▸ PROBLEM: Among the records below, how many lines contain "booooo"? State the number and nothing more.

▸ RECORDS FOR PROCESSING:
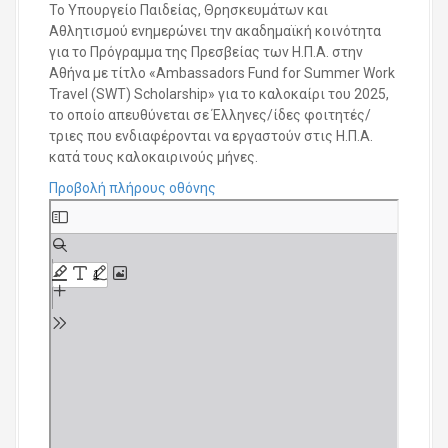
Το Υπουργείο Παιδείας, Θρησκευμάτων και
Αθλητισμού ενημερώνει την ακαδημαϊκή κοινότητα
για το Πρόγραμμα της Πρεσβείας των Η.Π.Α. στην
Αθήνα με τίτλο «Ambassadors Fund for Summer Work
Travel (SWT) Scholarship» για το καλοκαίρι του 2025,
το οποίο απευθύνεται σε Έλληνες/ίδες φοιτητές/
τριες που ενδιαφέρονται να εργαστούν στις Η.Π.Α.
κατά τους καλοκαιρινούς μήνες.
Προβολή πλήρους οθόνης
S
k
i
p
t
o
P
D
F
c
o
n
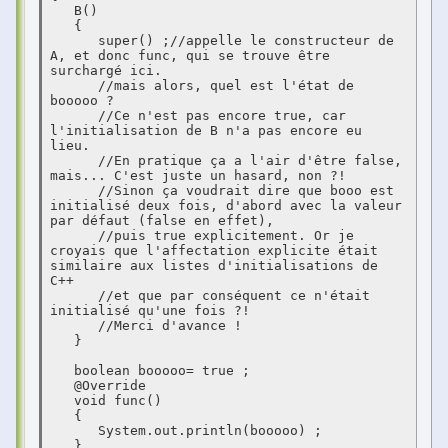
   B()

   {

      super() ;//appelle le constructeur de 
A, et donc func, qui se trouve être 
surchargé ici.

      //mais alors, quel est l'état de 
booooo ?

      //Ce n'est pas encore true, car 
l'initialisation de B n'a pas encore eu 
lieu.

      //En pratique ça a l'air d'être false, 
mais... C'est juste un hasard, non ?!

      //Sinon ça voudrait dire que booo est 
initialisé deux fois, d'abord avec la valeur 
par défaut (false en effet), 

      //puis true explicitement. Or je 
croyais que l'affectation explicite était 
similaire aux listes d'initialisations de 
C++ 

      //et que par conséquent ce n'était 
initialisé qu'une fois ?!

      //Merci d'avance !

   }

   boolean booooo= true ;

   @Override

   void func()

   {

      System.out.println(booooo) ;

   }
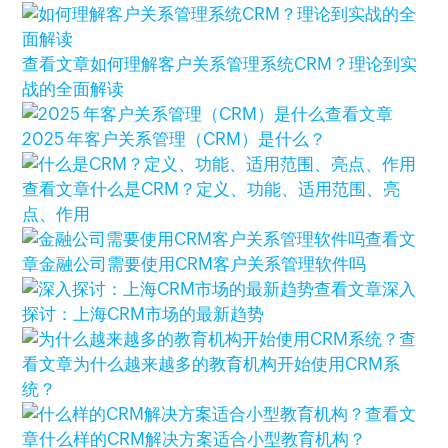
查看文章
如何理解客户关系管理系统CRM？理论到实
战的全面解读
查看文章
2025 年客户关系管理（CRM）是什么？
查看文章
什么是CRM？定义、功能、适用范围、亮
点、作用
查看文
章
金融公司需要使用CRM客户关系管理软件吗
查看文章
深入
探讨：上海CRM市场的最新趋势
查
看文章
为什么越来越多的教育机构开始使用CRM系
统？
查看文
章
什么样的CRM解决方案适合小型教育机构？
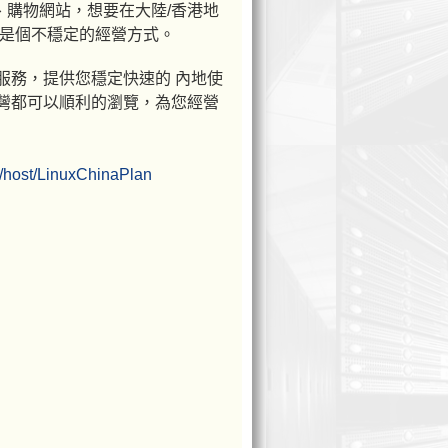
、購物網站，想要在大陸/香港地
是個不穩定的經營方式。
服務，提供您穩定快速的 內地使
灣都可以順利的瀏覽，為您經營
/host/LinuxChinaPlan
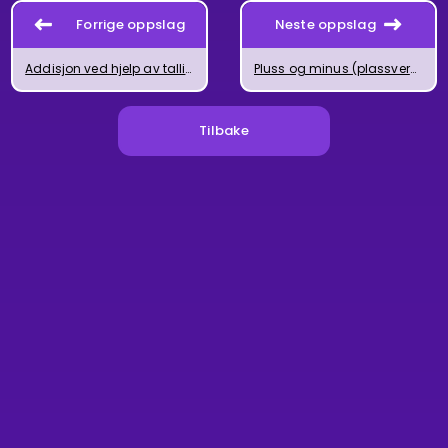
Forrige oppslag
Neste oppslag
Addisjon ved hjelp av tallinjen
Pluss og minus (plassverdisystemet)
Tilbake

...

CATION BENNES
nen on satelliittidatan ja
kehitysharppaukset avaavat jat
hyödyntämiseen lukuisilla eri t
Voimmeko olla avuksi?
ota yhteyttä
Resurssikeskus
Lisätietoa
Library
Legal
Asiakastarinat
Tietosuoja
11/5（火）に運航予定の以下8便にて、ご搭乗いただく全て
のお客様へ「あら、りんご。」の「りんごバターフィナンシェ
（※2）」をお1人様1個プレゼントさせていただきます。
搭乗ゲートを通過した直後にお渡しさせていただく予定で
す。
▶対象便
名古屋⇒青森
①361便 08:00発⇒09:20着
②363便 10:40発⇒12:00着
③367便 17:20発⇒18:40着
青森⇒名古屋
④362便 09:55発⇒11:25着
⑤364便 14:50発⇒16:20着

==

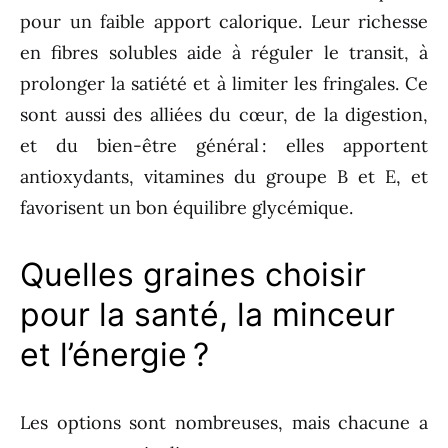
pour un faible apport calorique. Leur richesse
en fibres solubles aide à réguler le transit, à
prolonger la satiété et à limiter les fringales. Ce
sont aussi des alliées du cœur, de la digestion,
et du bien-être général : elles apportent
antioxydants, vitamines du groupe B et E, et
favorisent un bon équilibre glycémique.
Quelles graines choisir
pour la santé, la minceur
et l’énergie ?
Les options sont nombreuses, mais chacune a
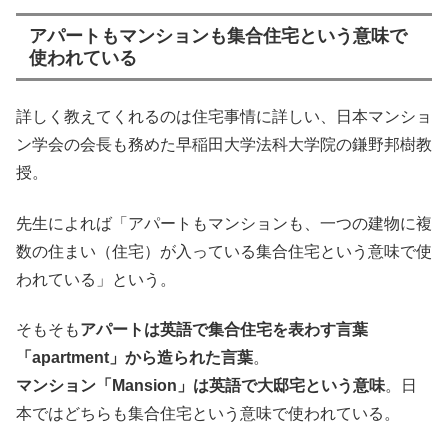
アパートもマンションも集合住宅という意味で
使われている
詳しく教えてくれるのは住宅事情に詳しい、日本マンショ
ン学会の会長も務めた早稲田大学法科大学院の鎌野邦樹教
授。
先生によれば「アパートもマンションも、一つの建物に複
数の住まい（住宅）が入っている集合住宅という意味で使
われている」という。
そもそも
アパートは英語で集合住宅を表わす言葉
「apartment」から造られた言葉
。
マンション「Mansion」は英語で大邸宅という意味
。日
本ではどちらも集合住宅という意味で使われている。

▸ RESULT: 3